What to produce —
Leave out the pictures, and retype only the lines from the beginning of the material through the line that contains "hotxxxstory.ru", including both.

Data to examine —
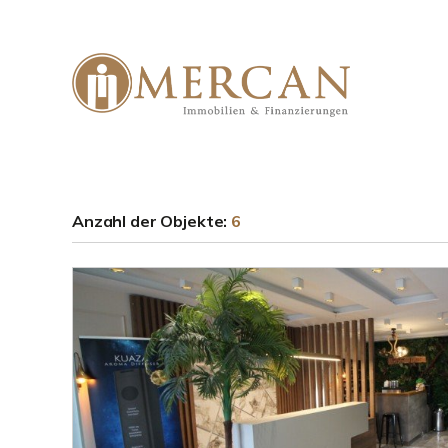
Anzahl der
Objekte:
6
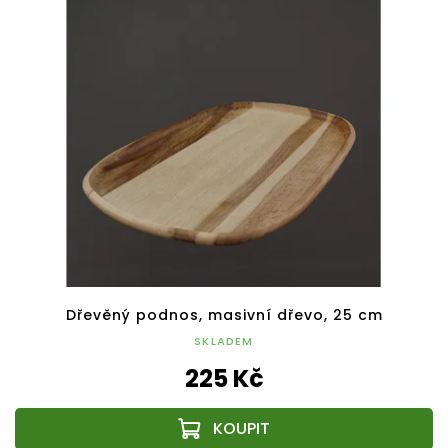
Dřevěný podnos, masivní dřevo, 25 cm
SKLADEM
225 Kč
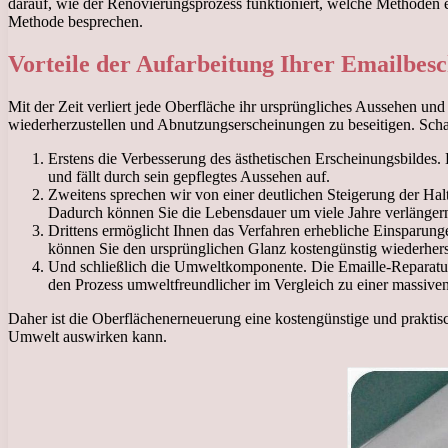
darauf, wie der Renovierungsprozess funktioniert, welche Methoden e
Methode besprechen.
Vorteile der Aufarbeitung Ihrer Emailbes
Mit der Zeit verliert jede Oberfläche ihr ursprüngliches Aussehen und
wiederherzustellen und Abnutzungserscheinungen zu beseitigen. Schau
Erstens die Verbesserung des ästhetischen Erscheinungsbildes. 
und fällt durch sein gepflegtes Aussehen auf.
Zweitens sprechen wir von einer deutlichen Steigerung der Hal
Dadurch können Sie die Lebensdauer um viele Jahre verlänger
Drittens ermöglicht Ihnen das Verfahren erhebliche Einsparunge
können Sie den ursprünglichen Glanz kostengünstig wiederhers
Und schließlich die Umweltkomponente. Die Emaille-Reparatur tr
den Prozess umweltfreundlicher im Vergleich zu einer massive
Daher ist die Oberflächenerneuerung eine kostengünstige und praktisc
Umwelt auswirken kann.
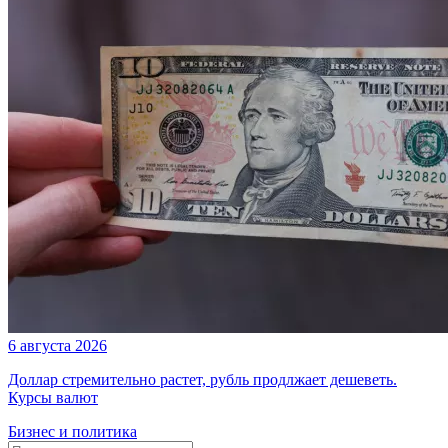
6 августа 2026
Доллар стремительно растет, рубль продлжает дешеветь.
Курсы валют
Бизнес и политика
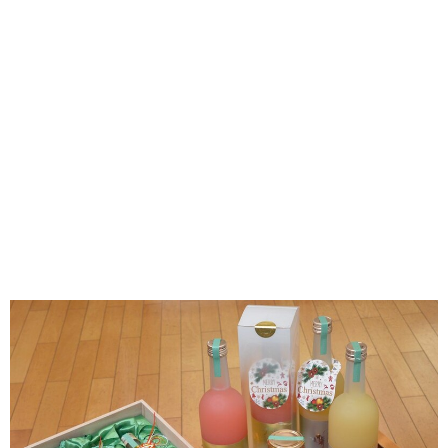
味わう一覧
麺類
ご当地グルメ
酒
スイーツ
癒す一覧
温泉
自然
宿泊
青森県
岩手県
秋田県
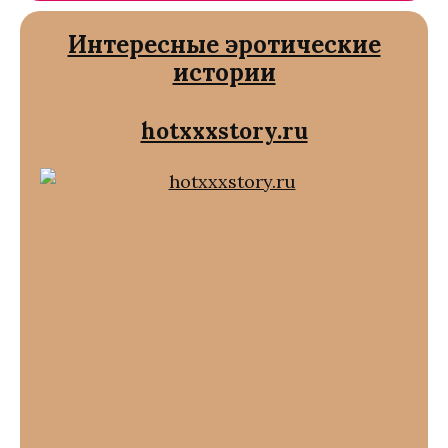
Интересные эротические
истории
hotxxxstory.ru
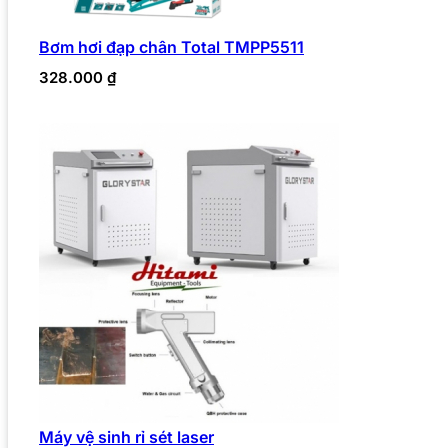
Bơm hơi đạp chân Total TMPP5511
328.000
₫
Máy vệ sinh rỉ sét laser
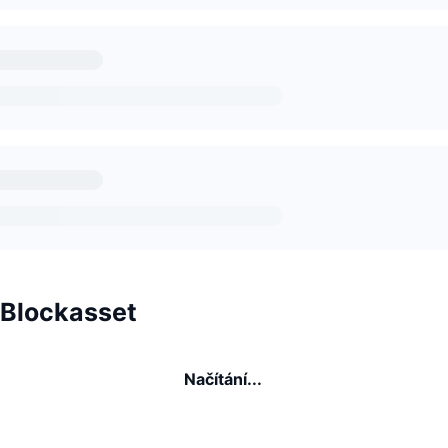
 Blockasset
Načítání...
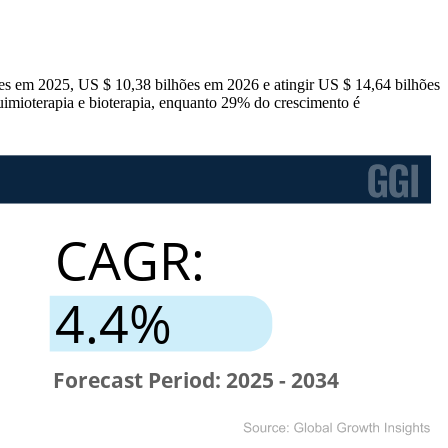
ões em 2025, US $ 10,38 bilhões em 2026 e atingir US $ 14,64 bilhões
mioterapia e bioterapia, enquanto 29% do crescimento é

Solved problem —
Anzahl der
Objekte:
6
Dřevěný podnos, masivní dřevo, 25 cm
SKLADEM
225 Kč
darauf, wie der Renovierungsprozess funktioniert, welche Methoden e
Methode besprechen.
Vorteile der Aufarbeitung Ihrer Emailbes
Mit der Zeit verliert jede Oberfläche ihr ursprüngliches Aussehen und
wiederherzustellen und Abnutzungserscheinungen zu beseitigen. Schau
Erstens die Verbesserung des ästhetischen Erscheinungsbildes. 
und fällt durch sein gepflegtes Aussehen auf.
Zweitens sprechen wir von einer deutlichen Steigerung der Hal
Dadurch können Sie die Lebensdauer um viele Jahre verlänger
Drittens ermöglicht Ihnen das Verfahren erhebliche Einsparunge
können Sie den ursprünglichen Glanz kostengünstig wiederhers
Und schließlich die Umweltkomponente. Die Emaille-Reparatur tr
den Prozess umweltfreundlicher im Vergleich zu einer massive
Daher ist die Oberflächenerneuerung eine kostengünstige und praktisc
Umwelt auswirken kann.
6 августа 2026
Доллар стремительно растет, рубль продлжает дешеветь.
Курсы валют
Бизнес и политика
味わう一覧
麺類
ご当地グルメ
酒
スイーツ
癒す一覧
温泉
自然
宿泊
青森県
岩手県
秋田県
Интересные эротические
истории
hotxxxstory.ru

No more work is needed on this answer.